[Entries taken from a collection]

--------------------------------------------------

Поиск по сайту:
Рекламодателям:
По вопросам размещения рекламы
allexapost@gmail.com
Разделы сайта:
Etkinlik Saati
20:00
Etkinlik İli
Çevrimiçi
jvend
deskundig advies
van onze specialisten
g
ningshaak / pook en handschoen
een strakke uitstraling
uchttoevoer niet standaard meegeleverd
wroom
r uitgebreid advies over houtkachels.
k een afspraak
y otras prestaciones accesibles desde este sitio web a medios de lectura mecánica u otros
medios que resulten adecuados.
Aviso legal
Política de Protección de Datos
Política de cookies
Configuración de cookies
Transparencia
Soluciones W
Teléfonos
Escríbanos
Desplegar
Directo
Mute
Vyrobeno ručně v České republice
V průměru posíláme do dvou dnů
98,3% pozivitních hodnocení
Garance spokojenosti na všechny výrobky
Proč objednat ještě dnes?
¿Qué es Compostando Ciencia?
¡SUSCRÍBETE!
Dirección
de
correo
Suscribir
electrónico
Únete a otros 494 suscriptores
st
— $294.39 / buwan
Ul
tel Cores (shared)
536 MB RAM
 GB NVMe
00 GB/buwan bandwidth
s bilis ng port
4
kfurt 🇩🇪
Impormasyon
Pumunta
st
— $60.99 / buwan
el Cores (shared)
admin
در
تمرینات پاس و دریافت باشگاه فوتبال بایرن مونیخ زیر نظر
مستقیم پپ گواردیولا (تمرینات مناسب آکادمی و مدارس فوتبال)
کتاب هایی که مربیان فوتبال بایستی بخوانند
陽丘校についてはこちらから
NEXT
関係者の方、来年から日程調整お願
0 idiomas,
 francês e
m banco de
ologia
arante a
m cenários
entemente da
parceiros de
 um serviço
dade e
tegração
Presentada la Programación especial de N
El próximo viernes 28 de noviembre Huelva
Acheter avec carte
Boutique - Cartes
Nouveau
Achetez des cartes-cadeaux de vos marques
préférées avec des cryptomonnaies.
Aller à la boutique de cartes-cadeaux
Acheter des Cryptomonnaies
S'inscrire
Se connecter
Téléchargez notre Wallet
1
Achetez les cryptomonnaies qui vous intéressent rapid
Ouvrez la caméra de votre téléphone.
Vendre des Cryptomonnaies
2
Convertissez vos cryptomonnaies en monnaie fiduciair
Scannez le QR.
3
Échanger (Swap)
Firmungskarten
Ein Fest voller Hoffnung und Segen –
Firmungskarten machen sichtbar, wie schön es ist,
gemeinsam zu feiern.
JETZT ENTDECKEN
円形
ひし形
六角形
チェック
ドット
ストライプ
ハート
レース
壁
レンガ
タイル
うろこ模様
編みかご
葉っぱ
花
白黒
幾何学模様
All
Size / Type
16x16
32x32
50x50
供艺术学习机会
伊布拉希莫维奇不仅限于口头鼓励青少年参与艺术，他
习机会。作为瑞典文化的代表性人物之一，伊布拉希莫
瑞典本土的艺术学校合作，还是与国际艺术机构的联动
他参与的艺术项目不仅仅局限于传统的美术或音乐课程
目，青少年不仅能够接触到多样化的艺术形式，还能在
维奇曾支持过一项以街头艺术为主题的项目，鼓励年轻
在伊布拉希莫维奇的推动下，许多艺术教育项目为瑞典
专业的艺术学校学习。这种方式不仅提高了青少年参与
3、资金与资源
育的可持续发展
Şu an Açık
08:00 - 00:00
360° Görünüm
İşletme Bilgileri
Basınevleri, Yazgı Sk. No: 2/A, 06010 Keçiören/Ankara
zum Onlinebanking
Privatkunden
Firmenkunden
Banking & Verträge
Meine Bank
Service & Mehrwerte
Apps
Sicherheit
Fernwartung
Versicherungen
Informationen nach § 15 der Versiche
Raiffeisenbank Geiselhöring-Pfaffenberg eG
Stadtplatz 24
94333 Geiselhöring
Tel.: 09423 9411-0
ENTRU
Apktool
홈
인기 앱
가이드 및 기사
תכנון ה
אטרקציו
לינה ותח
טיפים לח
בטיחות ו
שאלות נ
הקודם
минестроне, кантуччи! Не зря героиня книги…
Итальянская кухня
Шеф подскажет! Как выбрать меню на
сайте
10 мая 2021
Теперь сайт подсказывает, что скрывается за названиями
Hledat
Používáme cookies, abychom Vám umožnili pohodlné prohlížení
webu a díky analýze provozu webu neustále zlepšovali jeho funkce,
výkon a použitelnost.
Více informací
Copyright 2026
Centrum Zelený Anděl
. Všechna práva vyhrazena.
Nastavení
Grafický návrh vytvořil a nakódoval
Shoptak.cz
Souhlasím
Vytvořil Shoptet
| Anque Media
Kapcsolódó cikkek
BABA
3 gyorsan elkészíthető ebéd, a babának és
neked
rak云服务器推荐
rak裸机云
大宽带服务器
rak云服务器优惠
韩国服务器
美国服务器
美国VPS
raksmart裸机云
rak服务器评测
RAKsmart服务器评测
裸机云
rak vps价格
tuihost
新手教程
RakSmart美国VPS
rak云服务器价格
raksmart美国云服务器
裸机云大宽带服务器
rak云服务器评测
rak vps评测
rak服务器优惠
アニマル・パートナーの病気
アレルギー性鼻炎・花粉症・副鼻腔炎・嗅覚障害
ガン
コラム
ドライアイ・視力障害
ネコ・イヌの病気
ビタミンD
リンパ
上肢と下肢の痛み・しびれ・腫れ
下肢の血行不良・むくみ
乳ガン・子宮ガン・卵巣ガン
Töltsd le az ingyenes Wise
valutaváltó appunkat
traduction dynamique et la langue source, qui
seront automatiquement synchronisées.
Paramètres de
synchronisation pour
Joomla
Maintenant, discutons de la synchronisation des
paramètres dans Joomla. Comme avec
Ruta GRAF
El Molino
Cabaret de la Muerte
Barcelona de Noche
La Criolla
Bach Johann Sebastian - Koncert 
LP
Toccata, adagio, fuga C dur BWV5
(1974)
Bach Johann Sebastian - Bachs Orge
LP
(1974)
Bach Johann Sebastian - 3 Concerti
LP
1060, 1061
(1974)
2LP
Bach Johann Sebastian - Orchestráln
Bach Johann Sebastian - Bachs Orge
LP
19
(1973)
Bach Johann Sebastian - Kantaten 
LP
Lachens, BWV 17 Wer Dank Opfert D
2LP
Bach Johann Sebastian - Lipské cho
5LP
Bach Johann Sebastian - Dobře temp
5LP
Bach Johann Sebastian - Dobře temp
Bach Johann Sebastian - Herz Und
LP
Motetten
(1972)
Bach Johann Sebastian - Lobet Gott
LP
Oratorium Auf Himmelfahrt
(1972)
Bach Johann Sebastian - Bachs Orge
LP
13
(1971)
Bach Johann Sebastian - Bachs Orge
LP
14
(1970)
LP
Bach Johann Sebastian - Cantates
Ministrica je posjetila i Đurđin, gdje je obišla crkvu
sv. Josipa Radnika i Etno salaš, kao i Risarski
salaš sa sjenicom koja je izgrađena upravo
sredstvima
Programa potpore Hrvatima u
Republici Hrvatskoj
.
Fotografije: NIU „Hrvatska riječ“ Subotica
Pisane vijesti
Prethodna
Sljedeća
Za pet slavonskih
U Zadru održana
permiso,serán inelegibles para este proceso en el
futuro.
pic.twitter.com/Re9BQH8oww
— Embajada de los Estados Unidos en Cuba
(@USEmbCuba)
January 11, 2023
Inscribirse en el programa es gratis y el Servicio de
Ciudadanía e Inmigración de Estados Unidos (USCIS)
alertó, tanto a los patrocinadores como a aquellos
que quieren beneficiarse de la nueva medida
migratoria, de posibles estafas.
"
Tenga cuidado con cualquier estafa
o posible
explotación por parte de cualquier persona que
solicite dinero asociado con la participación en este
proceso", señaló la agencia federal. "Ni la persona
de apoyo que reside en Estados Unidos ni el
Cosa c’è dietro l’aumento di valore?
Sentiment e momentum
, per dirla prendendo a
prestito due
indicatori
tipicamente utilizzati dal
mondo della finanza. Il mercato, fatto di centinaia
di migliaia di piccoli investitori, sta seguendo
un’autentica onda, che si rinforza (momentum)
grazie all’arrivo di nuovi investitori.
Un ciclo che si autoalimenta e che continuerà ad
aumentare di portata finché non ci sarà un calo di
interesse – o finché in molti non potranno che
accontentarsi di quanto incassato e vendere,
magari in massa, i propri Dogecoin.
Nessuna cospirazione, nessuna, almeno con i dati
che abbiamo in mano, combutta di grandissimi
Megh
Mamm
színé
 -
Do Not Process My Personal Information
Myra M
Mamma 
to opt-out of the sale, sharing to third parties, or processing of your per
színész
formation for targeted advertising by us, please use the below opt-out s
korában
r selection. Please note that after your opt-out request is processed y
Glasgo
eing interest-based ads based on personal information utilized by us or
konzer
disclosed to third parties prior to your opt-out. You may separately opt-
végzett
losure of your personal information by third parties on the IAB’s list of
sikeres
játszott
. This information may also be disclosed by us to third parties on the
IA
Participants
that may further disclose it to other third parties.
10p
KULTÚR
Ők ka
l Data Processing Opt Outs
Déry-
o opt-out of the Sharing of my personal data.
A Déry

--------------------------------------------------

▸ What this task involves: Considering only the data above, return the lines in which "Acheter" occurs.

▸ Solution:
Acheter avec carte
Acheter des Cryptomonnaies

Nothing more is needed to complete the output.